Custou-me vê-la assim, tão desamparada, encolhida, chorando abandonada. Mas permitir que isso sucedesse, era a única maneira de ser coerente com o Amor que sentia por ela. Tinha que aprender. Descobrir que a dor que se inflige aos outros volta a nós, inevitavelmente, e por vezes quando menos se espera. Descobrir que por maior que sejam as mágoas, a revolta que se carrega, mesmo que isso pareça cegar e tolher toda a vontade de confiar e acreditar, não devemos jamais descarregar em quem nos estende a mão. No entanto, não deixas em momento algum de ser a criatura mais linda que o meu Universo já viu… Sentia que só podia estar ali e observá-la, que isso era o mais correcto. Um dia saberás da tua Condição, da Natureza da tua Alma, mas só tu poderás descobrir, ninguém o fará por ti, até lá, estarei aqui sempre que for preciso… Não me atrevi sequer a tocá-la, algo que tantas vezes fizera neste estado intermédio, desacoplado do corpo. Quantas vezes a abracei em momentos de angústia no escuro, como aquele, sem que ela fizesse a mínima ideia de que era acolhida por um Espírito Angelical que ali estava e lhe era Amoroso. Esse calor retemperante que já tens sentido, que já te tem salvo, sim, sou Eu… Prostrada ao choro, adormeceu de exaustão. Amo-Te para além dos limites do corpo, minha Querida…

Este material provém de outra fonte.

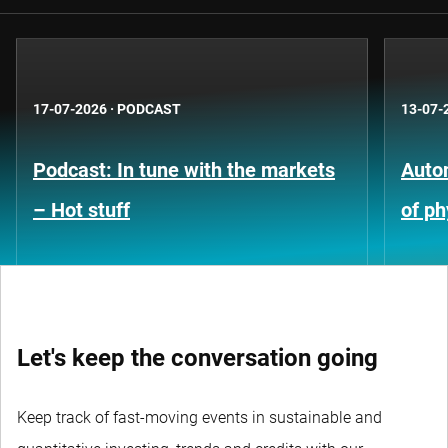
17-07-2026
·
PODCAST
13-07-
Podcast: In tune with the markets
Auto
– Hot stuff
of ph
Let's keep the conversation going
Keep track of fast-moving events in sustainable and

Pestanejei, pisquei, tremeluzi, e saí do seu quarto cujo tecto tinha pintado um céu estrelado. Dei comigo no meio de uma rua movimentada da Cidade. Desfrutando da maravilha de não ter um corpo, deixei-me vaguear ao sabor das interacções. Olá!... Uma criança viu-me e riu descontroladamente de ingénua alegria, sem que os pais percebessem porquê. É agora, do Beijo de Olhares aos Lábios que Beijam… Um casal apaixonado sentiu o alento da minha presença e num uno arrepio se enlearam ainda mais. Força, companheiro, vai em frente!... Soprei ao ouvido de um homem maduro e no momento decidiu-se finalmente a largar tudo e partir, estugando a passada temente mas aliviado. Pestanejei, pisquei, tremeluzi, e saí do meio daquele lago de gente. Rumo à Paz Quintessencial… Dei comigo no Jardim dos Sete Suspiros. A cúpula de árvores. As corujas. Deste lado o seu canto é ainda mais belo. E elas vêm-nos. A mim e a todos os Corpos Luminosos que aqui se reúnem para o Concílio de Amor. Paulatinamente, sobe e desce, fiquei pairando sobre o relvado, misturando-me com o seu cheiro que deste Lado é tão encantadoramente diferente, sobrepujando a delícia e o frescor. Flutuei, nesta forma de puro Amor. Flutuei, flutuei, e flutuei… Durante toda a noite, flutuei na cadência da maré dessa Dança Angelical…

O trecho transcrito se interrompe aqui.